Hillary o Billary, no importa, declaró que si Irán cons-truyera una bomba nuclear y ella fuese presidenta, ordenaría “obliterar del mapa” a ese país, incluyendo mujeres, niños, viejos y enfermos, una frase que dicha por un varón hubiese provocado vómitos compulsivos en todo el mundo, no porque el régimen de Irán no sea abominable (lo es), sino porque ese lenguaje burdo, inmisericorde y carente de matices, revela lo peor que se le suele adjudicar al género masculino.
Las mujeres consagradas a la política suelen defenderse, y no siempre de manera injustificada, contra ciertos estilos masculinos. En una reciente conferencia diplomática convocada para solucionar el conflicto de Venezuela y Ecuador con Colombia, Cristina salió a defender al género femenino, al que se lo suele estigmatizar como una colección de histéricas, mientras que si los hombres tienen conductas similares, se los describe como combativos. Hay algo de eso y a la presidenta argentina no le faltan argumentos. Pero a diferencia de los casos mencionados de mujeres con poder, ninguna de ellas lo tuvo o lo tiene en sociedad con su cónyuge. Y por eso, aunque se trate de una comparación bizarra y de pago chico, la argentina y la senadora por Nueva York exhiben “en común” el ejercer un poder con características “gananciales”. Los Kirchner son, en ese sentido, crudos y desprejuiciados: habla él, habla ella, se calla él, o se calla ella. Son un equipo y cada vez cuesta más diferenciar lo femenino de lo masculino como rasgos temperamentales, no sexuales.
Si las ilusiones sobre esa “innata” superioridad de las mujeres han prescripto, se deduce que nunca más este tipo de señoras podrán alegar desde el atril que  “todo les cuesta más”. Aquí, en este oceánico y vigorizante país, al negro Obama todo le costó mucho más siempre, siendo varón, que a la señora Rodham.

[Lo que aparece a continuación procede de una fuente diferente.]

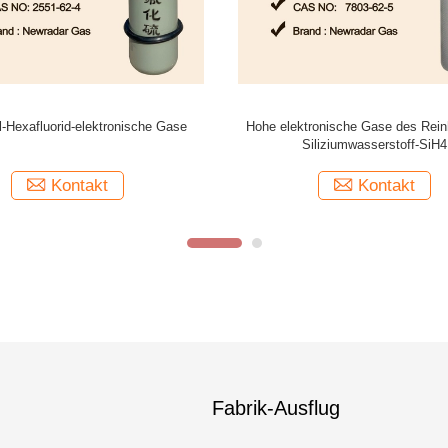
Luftelektronengas des Isobutylen-
Stickstofffluorid NF3, Gas 
librierungs-Gas-100 PPMs
Kontakt
Kontakt
Fabrik-Ausflug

Si la capacidad de ejercer la crueldad fuese el criterio para ser líder (lo que suele decirse de Néstor Kirchner), la carcelera y torturadora de Abu Ghraib, Lynndie England, una mujer, ¿se debería dedicar a la política? ¿De qué mujeres hablamos, entonces?
Hillary, asegura Ehrenreich, destruyó el mito de la innata superioridad moral de las mujeres de la peor manera posible, demostrando inferioridad moral femenina”. ¿Cómo quedará inscripta Cristina?
Mientras tanto, la venerable Universidad de Washington, de Saint Louis, Missouri, acaba de concederle un doctorado honoris causa a Phyllis Schlafly, archienemiga de la Ley de Iguales Derechos entre hombres y mujeres, de las Naciones Unidas, del darwinismo y de otras “modernidades”. Esta señora, de 82 años, ha dicho que “la bomba nuclear es un regalo maravilloso que ha recibido nuestro país de un Dios sabio” y aboga porque las mujeres tengan prohibido ejercer oficios tradicionalmente masculinos, como la construcción, bomberos y Fuerzas Armadas. También defiende los derechos de propiedad de los hombres sobre las vaginas de sus esposas (“al casarse –dijo– la mujer consiente tener relaciones sexuales con su marido y no creo que a eso se le pueda llamar violación”).
Así las cosas. No me dejan votar aquí, pero si pudiera, no lo dudo: al negro.

* Desde Nueva York.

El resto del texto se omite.